Progress in regional banks and capital markets in North America was offset by weak point in choose international banking accounts and in Europe, Cognizant stated.
Income of healthcare, which accounts for 29 per cent of the entire revenues, grew 4.eight per cent year-on-year, pushed by life sciences.
Progress in bio pharmaceutical purchasers and income from acquisition of Zenith Applied sciences offset weak point in medical machine purchasers, it stated.
Merchandise and assets income was down Four per cent year-on-year. The decline was pushed by retail, client items, journey and hospitality purchasers that have been significantly adversely affected by the pandemic, partially offset by double-digit fixed forex development in manufacturing, logistics, power and utilities, Cognizant stated.
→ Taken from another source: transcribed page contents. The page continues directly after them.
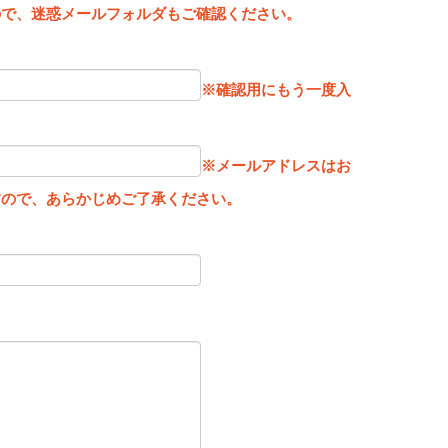
ので、迷惑メールフォルダもご確認ください。
※確認用にもう一度入
※メールアドレスはお
すので、あらかじめご了承ください。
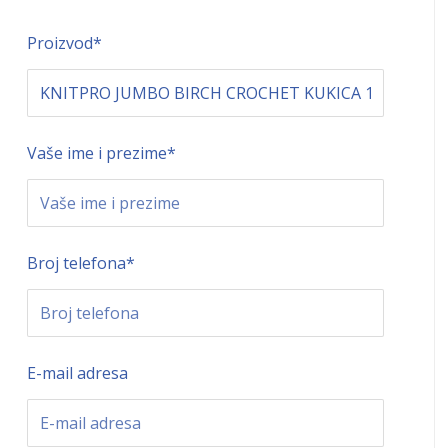
Proizvod
*
Vaše ime i prezime
*
Broj telefona
*
E-mail adresa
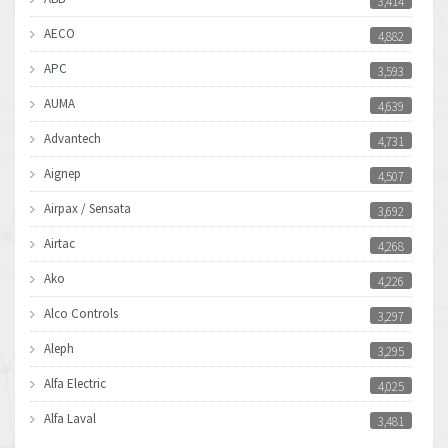
3,414
AECO
4,882
APC
3,593
AUMA
4,639
Advantech
4,731
Aignep
4,507
Airpax / Sensata
3,692
Airtac
4,268
Ako
4,226
Alco Controls
3,297
Aleph
3,295
Alfa Electric
4,025
Alfa Laval
3,481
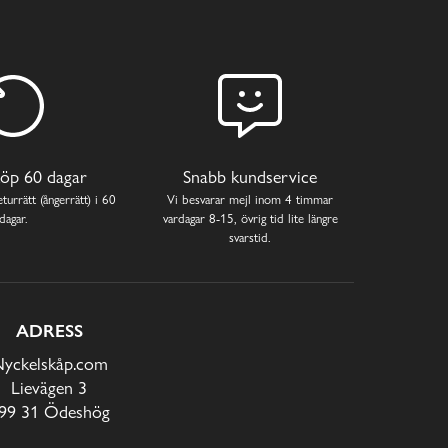
öp 60 dagar
Snabb kundservice
turrätt (ångerrätt) i 60
Vi besvarar mejl inom 4 timmar
dagar.
vardagar 8-15, övrig tid lite längre
svarstid.
ADRESS
yckelskåp.com
Lievägen 3
99 31 Ödeshög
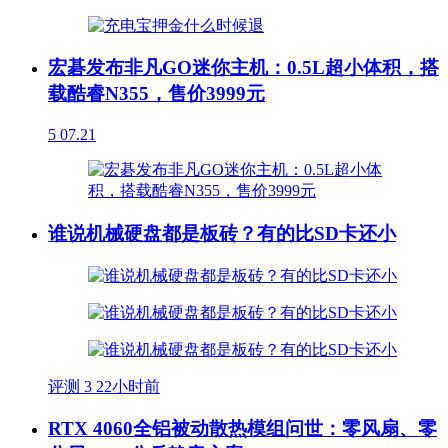
宏碁发布非凡GO迷你主机：0.5L超小体积，搭
载酷睿N355，售价3999元
5
07.21
谁说机械硬盘都是板砖？有的比SD卡还小
评测
3
22小时前
RTX 4060全铝被动散热模组问世：零风扇、零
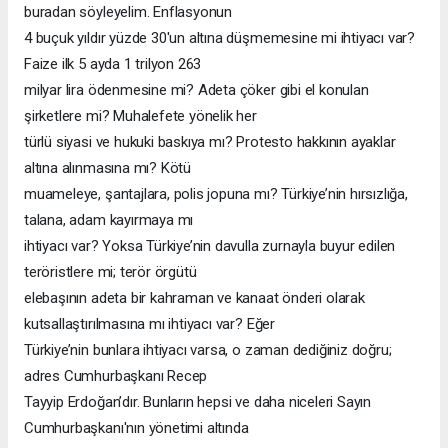
buradan söyleyelim. Enflasyonun
4 buçuk yıldır yüzde 30'un altına düşmemesine mi ihtiyacı var?
Faize ilk 5 ayda 1 trilyon 263
milyar lira ödenmesine mi? Adeta çöker gibi el konulan
şirketlere mi? Muhalefete yönelik her
türlü siyasi ve hukuki baskıya mı? Protesto hakkının ayaklar
altına alınmasına mı? Kötü
muameleye, şantajlara, polis jopuna mı? Türkiye’nin hırsızlığa,
talana, adam kayırmaya mı
ihtiyacı var? Yoksa Türkiye’nin davulla zurnayla buyur edilen
teröristlere mi; terör örgütü
elebaşının adeta bir kahraman ve kanaat önderi olarak
kutsallaştırılmasına mı ihtiyacı var? Eğer
Türkiye’nin bunlara ihtiyacı varsa, o zaman dediğiniz doğru;
adres Cumhurbaşkanı Recep
Tayyip Erdoğan’dır. Bunların hepsi ve daha niceleri Sayın
Cumhurbaşkanı'nın yönetimi altında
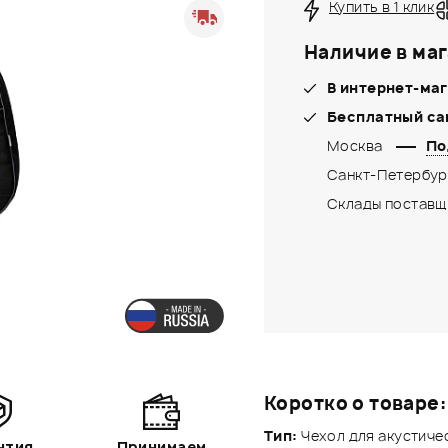
Купить в 1 клик
Наличие в маг
В интернет-маг
Бесплатный са
Москва
По
Санкт-Петербур
Склады поставщ
Коротко о товаре:
Тип:
Чехол для акустичес
нтия
Принимаем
Merchandise and assets accounted for 21.9 per cent of the entire income.
Communications, media and expertise elevated 0.2 per cent year-on-year and contributed 14.5 per cent of the entire income.
The corporate stated the communication and media vertical grew 0.2 per cent year-on-year.
“Progress inside our communications and media purchasers was greater than offset by a unfavourable 920 foundation level influence from our 2019 strategic choice to exit sure content material associated companies,” Cognizant stated.
Excluding that influence, communications, media and expertise grew roughly 9 per cent in fixed forex.